| TASK PROMPT |
Print each entry precisely; exclude the pictures.

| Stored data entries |
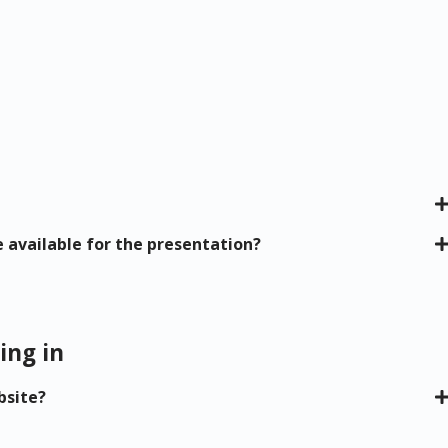
e available for the presentation?
ing in
bsite?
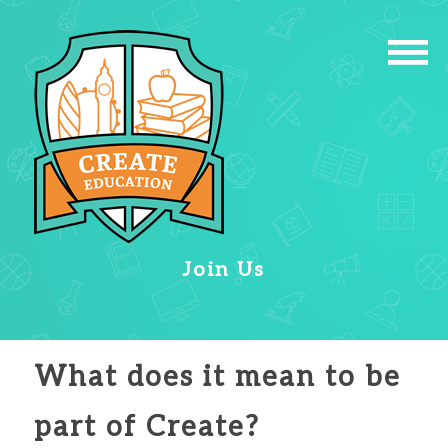
Join Us
What does it mean to be
part of Create?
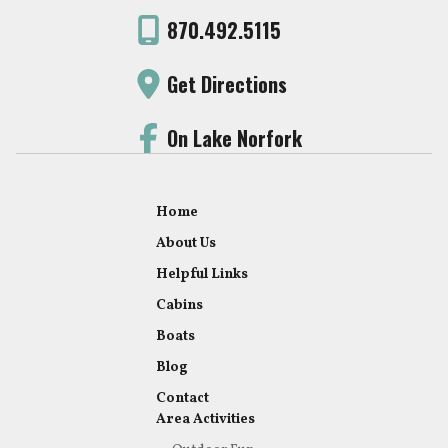
870.492.5115
Get Directions
On Lake Norfork
Home
About Us
Helpful Links
Cabins
Boats
Blog
Contact
Area Activities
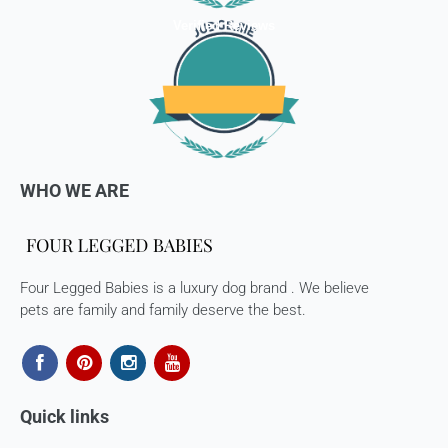
Verified Reviews
WHO WE ARE
Four Legged Babies is a luxury dog brand . We believe
pets are family and family deserve the best.
Quick links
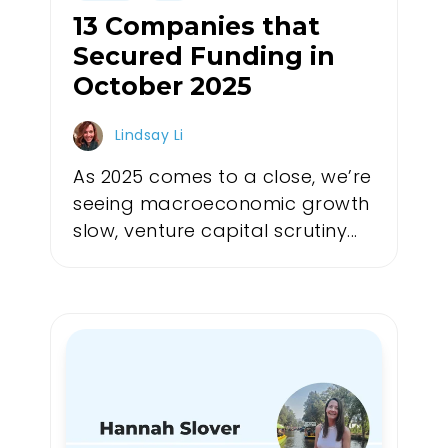
13 Companies that
Secured Funding in
October 2025
Lindsay Li
As 2025 comes to a close, we’re
seeing macroeconomic growth
slow, venture capital scrutiny...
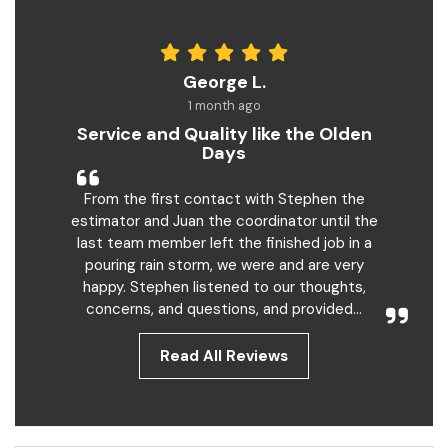
George L.
1 month ago
Service and Quality like the Olden
Days
From the first contact with Stephen the
estimator and Juan the coordinator until the
last team member left the finished job in a
pouring rain storm, we were and are very
happy. Stephen listened to our thoughts,
concerns, and questions, and provided...
Read All Reviews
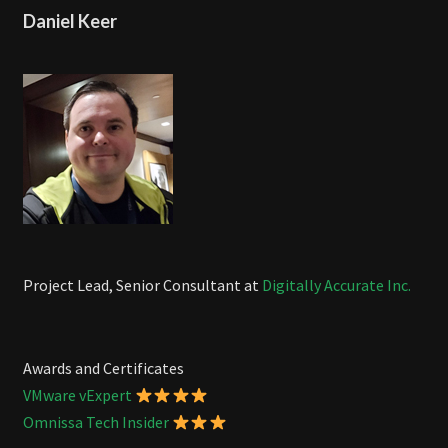
Daniel Keer
Project Lead, Senior Consultant at
Digitally Accurate Inc.
Awards and Certificates
VMware vExpert
Omnissa Tech Insider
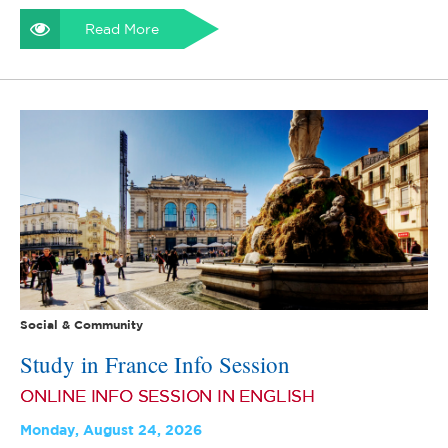
Read More
Social & Community
Study in France Info Session
ONLINE INFO SESSION IN ENGLISH
Monday, August 24, 2026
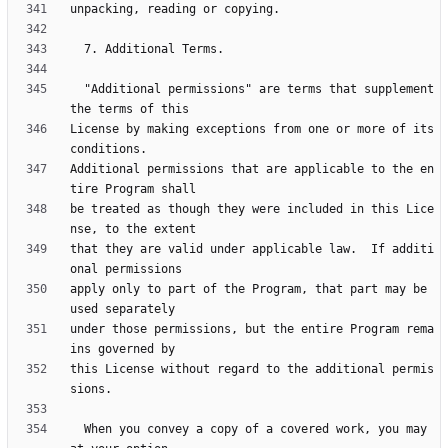
  "Additional permissions" are terms that supplement 
License by making exceptions from one or more of its 
Additional permissions that are applicable to the en
be treated as though they were included in this Lice
that they are valid under applicable law.  If additi
apply only to part of the Program, that part may be 
under those permissions, but the entire Program rema
this License without regard to the additional permis
  When you convey a copy of a covered work, you may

| ANSWER AREA |
e available for the presentation?
ing in
bsite?
Join Us
What does it mean to be
part of Create?
870.492.5115
Get Directions
On Lake Norfork
Home
About Us
Helpful Links
Cabins
Boats
Blog
Contact
Area Activities
Verified Reviews
WHO WE ARE
Four Legged Babies is a luxury dog brand . We believe
pets are family and family deserve the best.
Quick links
13 Companies that
Secured Funding in
October 2025
Lindsay Li
As 2025 comes to a close, we’re
seeing macroeconomic growth
slow, venture capital scrutiny...
George L.
1 month ago
Service and Quality like the Olden
Days
From the first contact with Stephen the
estimator and Juan the coordinator until the
last team member left the finished job in a
pouring rain storm, we were and are very
happy. Stephen listened to our thoughts,
concerns, and questions, and provided...
Read All Reviews
Daniel Keer
Project Lead, Senior Consultant at
Digitally Accurate Inc.
Awards and Certificates
VMware vExpert
Omnissa Tech Insider
Read More
Social & Community
Study in France Info Session
ONLINE INFO SESSION IN ENGLISH
Monday, August 24, 2026
  "Additional permissions" are terms that supplement 
License by making exceptions from one or more of its 
Additional permissions that are applicable to the en
be treated as though they were included in this Lice
that they are valid under applicable law.  If additi
apply only to part of the Program, that part may be 
under those permissions, but the entire Program rema
this License without regard to the additional permis
  When you convey a copy of a covered work, you may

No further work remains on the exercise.